Wells Fargo missed on earnings in its first full quarter since its fraudulent accounts scandal.

The bank reported earnings per share of $0.96, lower than analysts expectations of $1.00 and revenue of $21.58 billion, also missing projections of $22.45 from analysts.

The fourth quarter is the first full quarter since Wells Fargo's fraudulent accounts scandal came to light. In September, the bank settled with regulators for opening as many as two million retail checking and credit card accounts without the knowledge of customers going as far back as 2011.

Following the revelation, now former CEO John Stumpf faced two congressional hearings and eventually stepped down, replaced by long-time Wells director Tim Sloan.
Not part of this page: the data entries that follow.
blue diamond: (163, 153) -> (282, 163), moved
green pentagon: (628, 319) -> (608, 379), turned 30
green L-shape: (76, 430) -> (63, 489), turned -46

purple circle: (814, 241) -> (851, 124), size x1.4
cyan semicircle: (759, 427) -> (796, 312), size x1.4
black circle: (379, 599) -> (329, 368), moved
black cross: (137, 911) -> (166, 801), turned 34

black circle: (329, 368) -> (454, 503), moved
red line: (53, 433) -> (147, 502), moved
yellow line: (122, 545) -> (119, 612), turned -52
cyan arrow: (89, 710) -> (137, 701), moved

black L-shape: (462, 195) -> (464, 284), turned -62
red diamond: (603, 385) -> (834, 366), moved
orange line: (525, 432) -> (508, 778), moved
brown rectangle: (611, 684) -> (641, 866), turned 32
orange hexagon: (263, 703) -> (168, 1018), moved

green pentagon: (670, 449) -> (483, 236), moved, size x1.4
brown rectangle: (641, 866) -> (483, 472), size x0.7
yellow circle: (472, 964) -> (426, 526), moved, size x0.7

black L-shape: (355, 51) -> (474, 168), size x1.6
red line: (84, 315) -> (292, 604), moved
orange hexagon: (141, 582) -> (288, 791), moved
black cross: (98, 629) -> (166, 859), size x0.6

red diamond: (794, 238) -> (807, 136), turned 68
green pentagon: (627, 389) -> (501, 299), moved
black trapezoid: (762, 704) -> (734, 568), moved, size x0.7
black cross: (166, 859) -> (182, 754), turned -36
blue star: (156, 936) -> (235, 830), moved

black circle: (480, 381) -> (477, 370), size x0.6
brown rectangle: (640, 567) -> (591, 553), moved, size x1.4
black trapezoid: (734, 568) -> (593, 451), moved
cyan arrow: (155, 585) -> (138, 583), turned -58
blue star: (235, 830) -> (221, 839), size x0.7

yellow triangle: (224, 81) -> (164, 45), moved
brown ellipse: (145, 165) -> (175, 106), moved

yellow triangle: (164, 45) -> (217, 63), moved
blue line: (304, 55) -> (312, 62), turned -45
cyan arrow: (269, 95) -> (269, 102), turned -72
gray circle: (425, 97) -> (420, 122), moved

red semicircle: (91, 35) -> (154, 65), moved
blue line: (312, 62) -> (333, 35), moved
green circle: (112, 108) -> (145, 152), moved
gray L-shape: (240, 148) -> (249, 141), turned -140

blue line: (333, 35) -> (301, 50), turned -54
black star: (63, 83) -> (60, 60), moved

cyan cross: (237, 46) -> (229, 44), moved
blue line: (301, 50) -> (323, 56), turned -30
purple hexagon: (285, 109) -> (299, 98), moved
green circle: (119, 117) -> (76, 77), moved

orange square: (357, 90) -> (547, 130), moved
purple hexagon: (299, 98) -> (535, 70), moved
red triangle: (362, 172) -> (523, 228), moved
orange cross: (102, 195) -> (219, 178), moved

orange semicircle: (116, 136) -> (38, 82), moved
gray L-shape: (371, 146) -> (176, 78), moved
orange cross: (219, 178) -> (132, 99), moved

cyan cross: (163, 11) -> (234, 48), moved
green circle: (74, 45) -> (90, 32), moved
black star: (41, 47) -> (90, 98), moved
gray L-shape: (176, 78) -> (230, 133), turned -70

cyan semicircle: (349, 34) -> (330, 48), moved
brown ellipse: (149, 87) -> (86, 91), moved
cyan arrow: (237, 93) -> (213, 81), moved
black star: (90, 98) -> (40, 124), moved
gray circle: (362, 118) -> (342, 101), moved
Additionally, the bank has faced allegations of unfair practices towards employees who tried to report the fraudulent behavior and revelations that the fake accounts practice may have started much earlier than 2011.

Wells has taken steps to correct the problem, including eliminating sales goals for its retail banking employees, refunding costs of anyone who had an account opened without their knowledge, and a press campaign to rehabilitate their image.

Despite this, Wells has seen new account openings decline significantly in the months since the scandal came to light, falling 44% year-over-year in October and 41% year-over-year in November.